The Demons (Die Dämonen) is a 1956 novel by the Austrian writer Heimito von Doderer. It follows a large number of characters in Vienna of the late 1920s.

==Background==
Heimito von Doderer began to work on The Demons in 1930. He worked meticulously to recreate Vienna of the 1920s and used architectural drawings and similar documents to describe locations in detail. Together with his novels The Lighted Windows (1950) and The Strudlhof Steps (1951), The Demons portrays Viennese social life in the 1910s and 1920s, with the fall of the Austrian monarchy and its impact as backdrop.

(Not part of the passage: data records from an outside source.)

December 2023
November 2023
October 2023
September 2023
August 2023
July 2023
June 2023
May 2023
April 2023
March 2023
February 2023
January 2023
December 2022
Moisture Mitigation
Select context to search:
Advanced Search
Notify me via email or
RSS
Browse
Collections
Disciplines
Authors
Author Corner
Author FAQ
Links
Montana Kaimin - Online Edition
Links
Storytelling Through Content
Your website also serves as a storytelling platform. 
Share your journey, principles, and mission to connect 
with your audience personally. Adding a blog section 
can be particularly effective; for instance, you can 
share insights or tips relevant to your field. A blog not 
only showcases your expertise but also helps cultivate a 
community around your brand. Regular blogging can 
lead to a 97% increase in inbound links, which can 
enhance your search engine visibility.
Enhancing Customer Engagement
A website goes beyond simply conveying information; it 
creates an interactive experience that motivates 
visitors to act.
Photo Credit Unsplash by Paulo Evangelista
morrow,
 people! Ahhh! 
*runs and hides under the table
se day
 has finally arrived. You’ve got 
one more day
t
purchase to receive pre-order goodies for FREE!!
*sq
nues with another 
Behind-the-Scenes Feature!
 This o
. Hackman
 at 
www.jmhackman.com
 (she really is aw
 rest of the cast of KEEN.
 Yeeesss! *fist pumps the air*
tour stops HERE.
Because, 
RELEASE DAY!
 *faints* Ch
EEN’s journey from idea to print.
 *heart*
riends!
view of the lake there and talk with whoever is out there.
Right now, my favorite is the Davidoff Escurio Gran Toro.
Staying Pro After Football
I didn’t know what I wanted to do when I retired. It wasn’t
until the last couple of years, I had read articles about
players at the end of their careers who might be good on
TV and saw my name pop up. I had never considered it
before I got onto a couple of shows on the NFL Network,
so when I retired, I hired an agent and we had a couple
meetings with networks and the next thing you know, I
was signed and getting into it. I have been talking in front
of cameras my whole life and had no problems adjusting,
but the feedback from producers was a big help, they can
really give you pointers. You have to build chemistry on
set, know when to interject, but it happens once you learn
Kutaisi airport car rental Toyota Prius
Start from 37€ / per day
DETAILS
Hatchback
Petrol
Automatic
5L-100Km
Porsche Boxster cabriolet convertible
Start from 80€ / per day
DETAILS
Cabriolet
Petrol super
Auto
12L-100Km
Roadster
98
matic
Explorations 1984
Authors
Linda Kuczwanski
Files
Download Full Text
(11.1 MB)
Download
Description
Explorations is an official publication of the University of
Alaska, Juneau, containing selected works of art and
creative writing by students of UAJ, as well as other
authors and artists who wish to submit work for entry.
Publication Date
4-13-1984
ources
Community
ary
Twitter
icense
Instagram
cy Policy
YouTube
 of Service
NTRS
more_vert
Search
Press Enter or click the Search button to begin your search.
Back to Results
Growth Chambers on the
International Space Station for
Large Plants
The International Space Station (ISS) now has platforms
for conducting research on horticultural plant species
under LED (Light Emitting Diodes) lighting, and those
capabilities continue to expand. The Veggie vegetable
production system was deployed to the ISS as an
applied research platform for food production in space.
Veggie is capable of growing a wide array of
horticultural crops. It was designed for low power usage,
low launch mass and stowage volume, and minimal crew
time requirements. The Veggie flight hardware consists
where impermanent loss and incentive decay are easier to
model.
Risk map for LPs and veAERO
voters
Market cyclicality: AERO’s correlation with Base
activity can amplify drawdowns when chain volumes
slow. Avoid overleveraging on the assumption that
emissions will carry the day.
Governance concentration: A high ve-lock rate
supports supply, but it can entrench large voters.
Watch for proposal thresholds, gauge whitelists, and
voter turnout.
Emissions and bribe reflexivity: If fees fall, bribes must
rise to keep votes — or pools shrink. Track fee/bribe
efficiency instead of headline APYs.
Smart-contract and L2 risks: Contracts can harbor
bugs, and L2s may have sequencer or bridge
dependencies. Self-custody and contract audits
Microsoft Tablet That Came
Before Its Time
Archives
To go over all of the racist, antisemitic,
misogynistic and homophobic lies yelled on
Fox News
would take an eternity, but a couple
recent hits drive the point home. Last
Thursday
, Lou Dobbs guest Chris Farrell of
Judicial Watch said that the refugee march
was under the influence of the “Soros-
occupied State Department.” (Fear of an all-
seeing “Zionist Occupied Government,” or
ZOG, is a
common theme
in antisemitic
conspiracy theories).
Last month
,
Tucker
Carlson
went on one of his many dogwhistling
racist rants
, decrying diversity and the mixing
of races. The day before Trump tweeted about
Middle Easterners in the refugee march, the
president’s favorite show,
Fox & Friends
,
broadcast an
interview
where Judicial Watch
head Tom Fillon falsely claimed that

The German edition has the subtitle Nach der Chronik des Sektionsrates Geyrenhoff (lit. 'According to the Chronicle of the Section Council Geyrenhoff'). This is a nod to the novel Demons by Fyodor Dostoevsky, which features a chronicler named "G...ff".

==Plot==
The novel has a narrator who looks back from the 1950s to events that took place in Vienna of the late 1920s. The book portrays a large gallery of people, drawn from different urban locations and social groups. The narrative contains many branches and follows around 50 people as they go through developments. Among the more prominent characters are a man who half-jokingly is obsessed with fat women, a woman who laments not being a musician, a weaver who studies Latin, and a rich boy who is fascinated by the study of history. The novel concludes with the riot and fire at the Palace of Justice on 15 July 1927.

==Reception==
The book was a major critical success in the German-speaking world. Critics compared it to the works of Dostoevsky, Dante Alighieri, Leo Tolstoy and Honoré de Balzac. The critic Klaus Nüchtern described its scale and structure as a development of the architecture of Gothic cathedrals. When it was published in English in 1961, Kirkus Reviews wrote that the book reconstructs "the whole texture and detail of a society" where the components "are welded together by astonishing, lucid perceptions of the most peripheral insights and relations". The critic called it "a complex and brilliant reading experience".